##### Records shown

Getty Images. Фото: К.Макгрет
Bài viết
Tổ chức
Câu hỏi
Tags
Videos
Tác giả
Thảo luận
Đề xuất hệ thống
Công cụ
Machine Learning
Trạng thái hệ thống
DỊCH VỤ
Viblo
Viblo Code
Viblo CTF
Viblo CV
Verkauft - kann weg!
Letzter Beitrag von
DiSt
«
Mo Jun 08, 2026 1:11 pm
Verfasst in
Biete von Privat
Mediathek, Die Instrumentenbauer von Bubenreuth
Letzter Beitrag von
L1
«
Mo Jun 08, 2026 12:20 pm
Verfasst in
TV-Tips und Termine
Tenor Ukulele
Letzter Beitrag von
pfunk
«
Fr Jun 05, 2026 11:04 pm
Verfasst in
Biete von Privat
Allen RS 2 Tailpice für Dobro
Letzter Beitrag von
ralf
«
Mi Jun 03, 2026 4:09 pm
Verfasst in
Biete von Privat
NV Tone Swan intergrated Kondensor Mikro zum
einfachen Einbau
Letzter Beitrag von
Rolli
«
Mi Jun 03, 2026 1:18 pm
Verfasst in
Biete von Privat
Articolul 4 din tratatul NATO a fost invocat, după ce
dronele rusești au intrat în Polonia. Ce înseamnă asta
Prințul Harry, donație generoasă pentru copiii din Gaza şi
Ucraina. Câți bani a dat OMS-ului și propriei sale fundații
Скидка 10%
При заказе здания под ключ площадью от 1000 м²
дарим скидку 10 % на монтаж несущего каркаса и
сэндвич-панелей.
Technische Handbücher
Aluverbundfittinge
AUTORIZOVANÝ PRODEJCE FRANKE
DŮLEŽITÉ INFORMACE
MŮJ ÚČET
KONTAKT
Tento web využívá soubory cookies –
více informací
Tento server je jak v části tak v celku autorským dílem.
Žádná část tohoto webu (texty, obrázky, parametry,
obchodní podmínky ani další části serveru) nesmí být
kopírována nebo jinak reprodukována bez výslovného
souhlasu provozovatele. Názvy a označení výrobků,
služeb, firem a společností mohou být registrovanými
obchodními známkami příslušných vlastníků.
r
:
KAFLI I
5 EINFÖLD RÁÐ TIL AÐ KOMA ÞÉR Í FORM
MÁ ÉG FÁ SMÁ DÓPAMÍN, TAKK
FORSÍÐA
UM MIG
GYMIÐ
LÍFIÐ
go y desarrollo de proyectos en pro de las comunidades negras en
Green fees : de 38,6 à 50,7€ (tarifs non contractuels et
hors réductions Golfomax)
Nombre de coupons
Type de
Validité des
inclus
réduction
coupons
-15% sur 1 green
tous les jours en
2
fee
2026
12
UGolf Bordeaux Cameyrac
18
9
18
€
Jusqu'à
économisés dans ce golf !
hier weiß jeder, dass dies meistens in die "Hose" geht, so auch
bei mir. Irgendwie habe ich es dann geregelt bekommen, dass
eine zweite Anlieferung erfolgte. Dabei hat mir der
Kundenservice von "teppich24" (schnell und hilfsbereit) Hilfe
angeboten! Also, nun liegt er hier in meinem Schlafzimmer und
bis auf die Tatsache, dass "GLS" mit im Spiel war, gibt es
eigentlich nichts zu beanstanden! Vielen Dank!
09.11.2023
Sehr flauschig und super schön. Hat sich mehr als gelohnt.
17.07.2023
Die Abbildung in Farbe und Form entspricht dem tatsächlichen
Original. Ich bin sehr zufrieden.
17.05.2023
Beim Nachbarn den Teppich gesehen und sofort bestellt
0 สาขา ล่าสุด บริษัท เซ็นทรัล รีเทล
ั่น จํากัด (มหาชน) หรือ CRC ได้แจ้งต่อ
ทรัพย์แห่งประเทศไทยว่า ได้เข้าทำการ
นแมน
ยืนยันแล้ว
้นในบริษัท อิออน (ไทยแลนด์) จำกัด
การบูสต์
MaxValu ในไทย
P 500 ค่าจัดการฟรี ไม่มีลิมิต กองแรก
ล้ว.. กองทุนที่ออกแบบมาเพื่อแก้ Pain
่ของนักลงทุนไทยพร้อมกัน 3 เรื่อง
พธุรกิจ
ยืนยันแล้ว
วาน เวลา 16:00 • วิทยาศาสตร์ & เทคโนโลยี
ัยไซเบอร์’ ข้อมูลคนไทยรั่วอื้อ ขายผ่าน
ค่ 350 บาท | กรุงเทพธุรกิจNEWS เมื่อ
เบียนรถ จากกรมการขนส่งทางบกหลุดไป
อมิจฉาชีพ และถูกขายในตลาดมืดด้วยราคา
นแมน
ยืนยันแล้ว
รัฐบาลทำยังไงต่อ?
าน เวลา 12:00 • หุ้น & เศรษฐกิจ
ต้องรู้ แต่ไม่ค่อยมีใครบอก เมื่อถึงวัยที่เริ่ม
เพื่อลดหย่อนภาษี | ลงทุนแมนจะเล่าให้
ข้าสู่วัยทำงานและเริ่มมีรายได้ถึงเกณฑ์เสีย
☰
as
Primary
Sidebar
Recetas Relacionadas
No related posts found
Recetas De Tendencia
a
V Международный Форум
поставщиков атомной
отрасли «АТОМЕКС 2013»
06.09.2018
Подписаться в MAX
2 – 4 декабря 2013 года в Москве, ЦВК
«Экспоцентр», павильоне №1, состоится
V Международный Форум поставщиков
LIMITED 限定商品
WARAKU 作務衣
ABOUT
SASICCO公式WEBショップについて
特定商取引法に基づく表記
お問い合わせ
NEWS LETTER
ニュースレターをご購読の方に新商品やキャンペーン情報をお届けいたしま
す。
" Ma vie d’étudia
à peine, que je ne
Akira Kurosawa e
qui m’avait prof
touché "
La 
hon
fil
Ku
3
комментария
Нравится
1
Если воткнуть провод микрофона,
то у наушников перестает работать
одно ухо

##########

[Work task] All of the entries above must be transcribed exactly.

[Task solution]
Getty Images. Фото: К.Макгрет
Bài viết
Tổ chức
Câu hỏi
Tags
Videos
Tác giả
Thảo luận
Đề xuất hệ thống
Công cụ
Machine Learning
Trạng thái hệ thống
DỊCH VỤ
Viblo
Viblo Code
Viblo CTF
Viblo CV
Verkauft - kann weg!
Letzter Beitrag von
DiSt
«
Mo Jun 08, 2026 1:11 pm
Verfasst in
Biete von Privat
Mediathek, Die Instrumentenbauer von Bubenreuth
Letzter Beitrag von
L1
«
Mo Jun 08, 2026 12:20 pm
Verfasst in
TV-Tips und Termine
Tenor Ukulele
Letzter Beitrag von
pfunk
«
Fr Jun 05, 2026 11:04 pm
Verfasst in
Biete von Privat
Allen RS 2 Tailpice für Dobro
Letzter Beitrag von
ralf
«
Mi Jun 03, 2026 4:09 pm
Verfasst in
Biete von Privat
NV Tone Swan intergrated Kondensor Mikro zum
einfachen Einbau
Letzter Beitrag von
Rolli
«
Mi Jun 03, 2026 1:18 pm
Verfasst in
Biete von Privat
Articolul 4 din tratatul NATO a fost invocat, după ce
dronele rusești au intrat în Polonia. Ce înseamnă asta
Prințul Harry, donație generoasă pentru copiii din Gaza şi
Ucraina. Câți bani a dat OMS-ului și propriei sale fundații
Скидка 10%
При заказе здания под ключ площадью от 1000 м²
дарим скидку 10 % на монтаж несущего каркаса и
сэндвич-панелей.
Technische Handbücher
Aluverbundfittinge
AUTORIZOVANÝ PRODEJCE FRANKE
DŮLEŽITÉ INFORMACE
MŮJ ÚČET
KONTAKT
Tento web využívá soubory cookies –
více informací
Tento server je jak v části tak v celku autorským dílem.
Žádná část tohoto webu (texty, obrázky, parametry,
obchodní podmínky ani další části serveru) nesmí být
kopírována nebo jinak reprodukována bez výslovného
souhlasu provozovatele. Názvy a označení výrobků,
služeb, firem a společností mohou být registrovanými
obchodními známkami příslušných vlastníků.
r
:
KAFLI I
5 EINFÖLD RÁÐ TIL AÐ KOMA ÞÉR Í FORM
MÁ ÉG FÁ SMÁ DÓPAMÍN, TAKK
FORSÍÐA
UM MIG
GYMIÐ
LÍFIÐ
go y desarrollo de proyectos en pro de las comunidades negras en
Green fees : de 38,6 à 50,7€ (tarifs non contractuels et
hors réductions Golfomax)
Nombre de coupons
Type de
Validité des
inclus
réduction
coupons
-15% sur 1 green
tous les jours en
2
fee
2026
12
UGolf Bordeaux Cameyrac
18
9
18
€
Jusqu'à
économisés dans ce golf !
hier weiß jeder, dass dies meistens in die "Hose" geht, so auch
bei mir. Irgendwie habe ich es dann geregelt bekommen, dass
eine zweite Anlieferung erfolgte. Dabei hat mir der
Kundenservice von "teppich24" (schnell und hilfsbereit) Hilfe
angeboten! Also, nun liegt er hier in meinem Schlafzimmer und
bis auf die Tatsache, dass "GLS" mit im Spiel war, gibt es
eigentlich nichts zu beanstanden! Vielen Dank!
09.11.2023
Sehr flauschig und super schön. Hat sich mehr als gelohnt.
17.07.2023
Die Abbildung in Farbe und Form entspricht dem tatsächlichen
Original. Ich bin sehr zufrieden.
17.05.2023
Beim Nachbarn den Teppich gesehen und sofort bestellt
0 สาขา ล่าสุด บริษัท เซ็นทรัล รีเทล
ั่น จํากัด (มหาชน) หรือ CRC ได้แจ้งต่อ
ทรัพย์แห่งประเทศไทยว่า ได้เข้าทำการ
นแมน
ยืนยันแล้ว
้นในบริษัท อิออน (ไทยแลนด์) จำกัด
การบูสต์
MaxValu ในไทย
P 500 ค่าจัดการฟรี ไม่มีลิมิต กองแรก
ล้ว.. กองทุนที่ออกแบบมาเพื่อแก้ Pain
่ของนักลงทุนไทยพร้อมกัน 3 เรื่อง
พธุรกิจ
ยืนยันแล้ว
วาน เวลา 16:00 • วิทยาศาสตร์ & เทคโนโลยี
ัยไซเบอร์’ ข้อมูลคนไทยรั่วอื้อ ขายผ่าน
ค่ 350 บาท | กรุงเทพธุรกิจNEWS เมื่อ
เบียนรถ จากกรมการขนส่งทางบกหลุดไป
อมิจฉาชีพ และถูกขายในตลาดมืดด้วยราคา
นแมน
ยืนยันแล้ว
รัฐบาลทำยังไงต่อ?
าน เวลา 12:00 • หุ้น & เศรษฐกิจ
ต้องรู้ แต่ไม่ค่อยมีใครบอก เมื่อถึงวัยที่เริ่ม
เพื่อลดหย่อนภาษี | ลงทุนแมนจะเล่าให้
ข้าสู่วัยทำงานและเริ่มมีรายได้ถึงเกณฑ์เสีย
☰
as
Primary
Sidebar
Recetas Relacionadas
No related posts found
Recetas De Tendencia
a
V Международный Форум
поставщиков атомной
отрасли «АТОМЕКС 2013»
06.09.2018
Подписаться в MAX
2 – 4 декабря 2013 года в Москве, ЦВК
«Экспоцентр», павильоне №1, состоится
V Международный Форум поставщиков
LIMITED 限定商品
WARAKU 作務衣
ABOUT
SASICCO公式WEBショップについて
特定商取引法に基づく表記
お問い合わせ
NEWS LETTER
ニュースレターをご購読の方に新商品やキャンペーン情報をお届けいたしま
す。
" Ma vie d’étudia
à peine, que je ne
Akira Kurosawa e
qui m’avait prof
touché "
La 
hon
fil
Ku
3
комментария
Нравится
1
Если воткнуть провод микрофона,
то у наушников перестает работать
одно ухо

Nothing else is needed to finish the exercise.